━━━ Extracted material ━━━

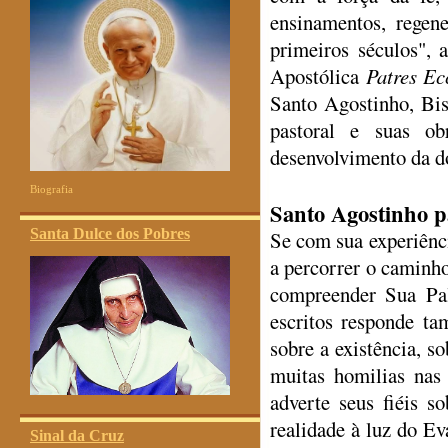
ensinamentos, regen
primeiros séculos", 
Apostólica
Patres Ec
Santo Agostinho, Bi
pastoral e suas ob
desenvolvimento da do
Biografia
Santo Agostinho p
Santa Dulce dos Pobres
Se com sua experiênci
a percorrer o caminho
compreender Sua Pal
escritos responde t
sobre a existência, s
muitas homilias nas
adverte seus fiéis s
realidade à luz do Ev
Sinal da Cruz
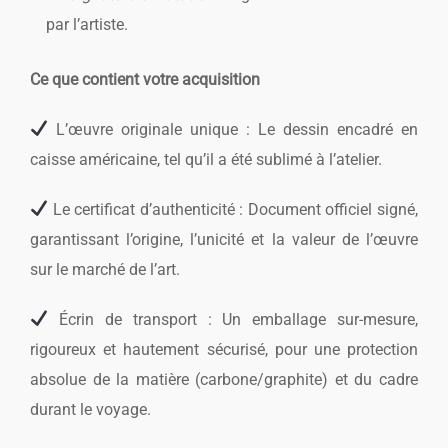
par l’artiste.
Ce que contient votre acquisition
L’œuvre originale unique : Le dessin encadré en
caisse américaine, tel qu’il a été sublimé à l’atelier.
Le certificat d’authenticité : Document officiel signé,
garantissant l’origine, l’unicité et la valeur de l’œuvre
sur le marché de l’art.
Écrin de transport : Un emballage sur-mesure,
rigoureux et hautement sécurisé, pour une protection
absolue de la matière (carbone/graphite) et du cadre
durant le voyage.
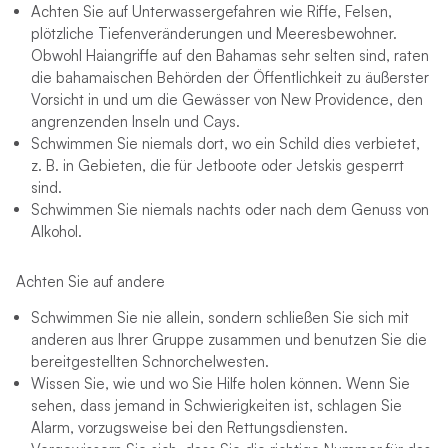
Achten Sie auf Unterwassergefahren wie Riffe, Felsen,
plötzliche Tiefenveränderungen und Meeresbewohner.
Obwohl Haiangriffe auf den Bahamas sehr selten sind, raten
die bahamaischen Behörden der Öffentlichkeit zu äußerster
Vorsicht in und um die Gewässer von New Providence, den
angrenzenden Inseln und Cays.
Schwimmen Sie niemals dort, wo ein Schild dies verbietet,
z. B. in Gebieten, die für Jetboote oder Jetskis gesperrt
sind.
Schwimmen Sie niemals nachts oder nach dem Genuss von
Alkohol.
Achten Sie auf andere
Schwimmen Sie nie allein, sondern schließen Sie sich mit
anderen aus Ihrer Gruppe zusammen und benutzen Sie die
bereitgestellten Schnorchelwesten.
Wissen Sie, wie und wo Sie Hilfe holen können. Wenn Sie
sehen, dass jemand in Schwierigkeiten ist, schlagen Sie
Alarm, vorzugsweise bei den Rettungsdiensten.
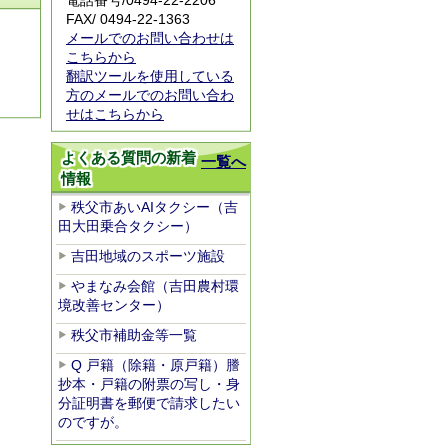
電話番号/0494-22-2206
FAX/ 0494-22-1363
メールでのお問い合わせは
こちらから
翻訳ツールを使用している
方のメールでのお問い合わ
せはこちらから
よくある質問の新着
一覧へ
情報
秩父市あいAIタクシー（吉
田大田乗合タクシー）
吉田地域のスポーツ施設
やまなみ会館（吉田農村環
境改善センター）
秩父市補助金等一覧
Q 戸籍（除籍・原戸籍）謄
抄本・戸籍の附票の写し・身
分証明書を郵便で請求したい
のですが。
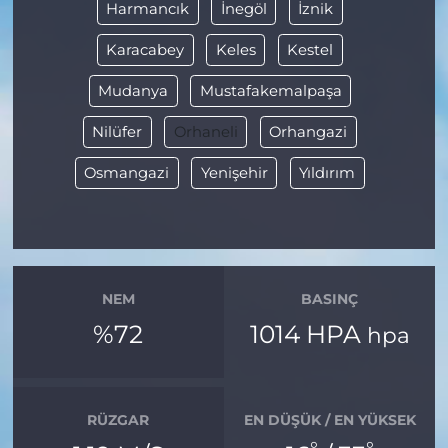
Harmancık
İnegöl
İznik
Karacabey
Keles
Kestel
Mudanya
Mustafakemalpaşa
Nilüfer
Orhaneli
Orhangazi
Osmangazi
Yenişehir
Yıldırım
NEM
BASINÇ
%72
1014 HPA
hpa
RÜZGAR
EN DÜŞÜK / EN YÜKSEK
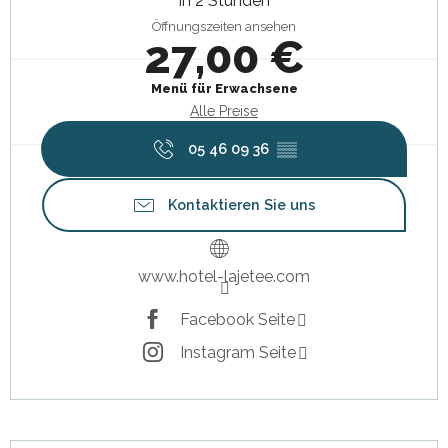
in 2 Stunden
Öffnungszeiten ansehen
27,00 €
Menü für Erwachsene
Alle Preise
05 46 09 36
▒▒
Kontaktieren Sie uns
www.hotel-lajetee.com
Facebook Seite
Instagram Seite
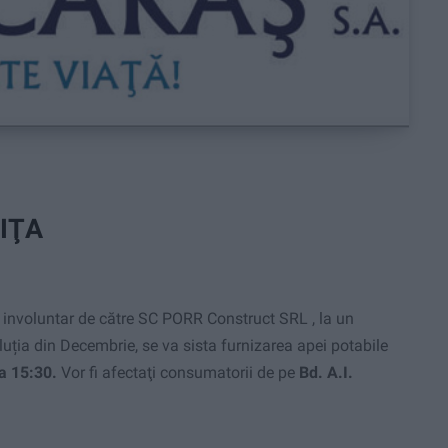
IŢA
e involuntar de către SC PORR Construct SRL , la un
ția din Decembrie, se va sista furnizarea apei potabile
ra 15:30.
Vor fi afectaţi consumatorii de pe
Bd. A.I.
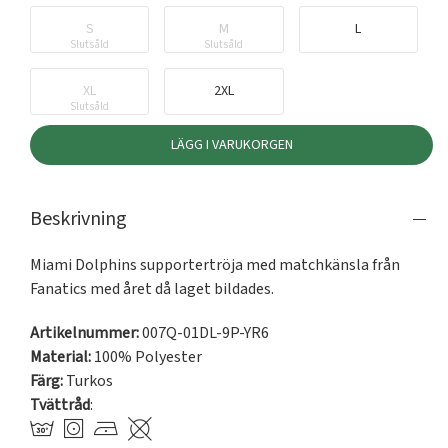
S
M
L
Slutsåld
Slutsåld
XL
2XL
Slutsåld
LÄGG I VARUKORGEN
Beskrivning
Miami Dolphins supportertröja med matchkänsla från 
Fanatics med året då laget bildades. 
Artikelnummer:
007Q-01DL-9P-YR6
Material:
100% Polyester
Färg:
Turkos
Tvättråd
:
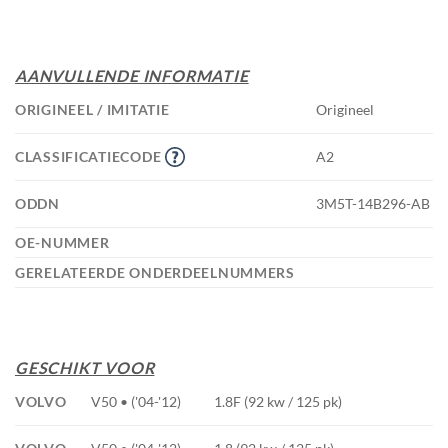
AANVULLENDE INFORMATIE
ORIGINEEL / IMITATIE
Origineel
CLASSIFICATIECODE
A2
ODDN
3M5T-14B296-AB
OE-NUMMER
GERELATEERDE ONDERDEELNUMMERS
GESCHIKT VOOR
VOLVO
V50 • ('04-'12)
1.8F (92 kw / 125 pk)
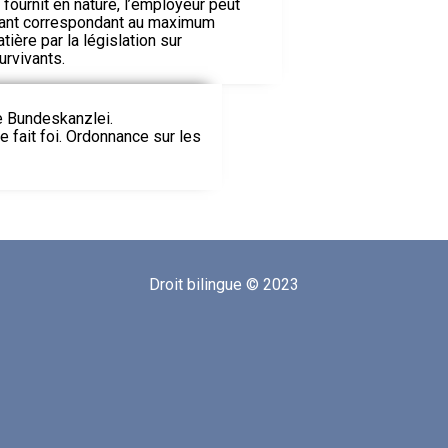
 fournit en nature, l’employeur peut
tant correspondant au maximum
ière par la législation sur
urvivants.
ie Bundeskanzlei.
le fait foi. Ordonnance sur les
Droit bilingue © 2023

━━━

▶ Directions:
Lines containing the word "Santo" are to be tallied across the entries above; give only the resulting count.

▶ Your response:
2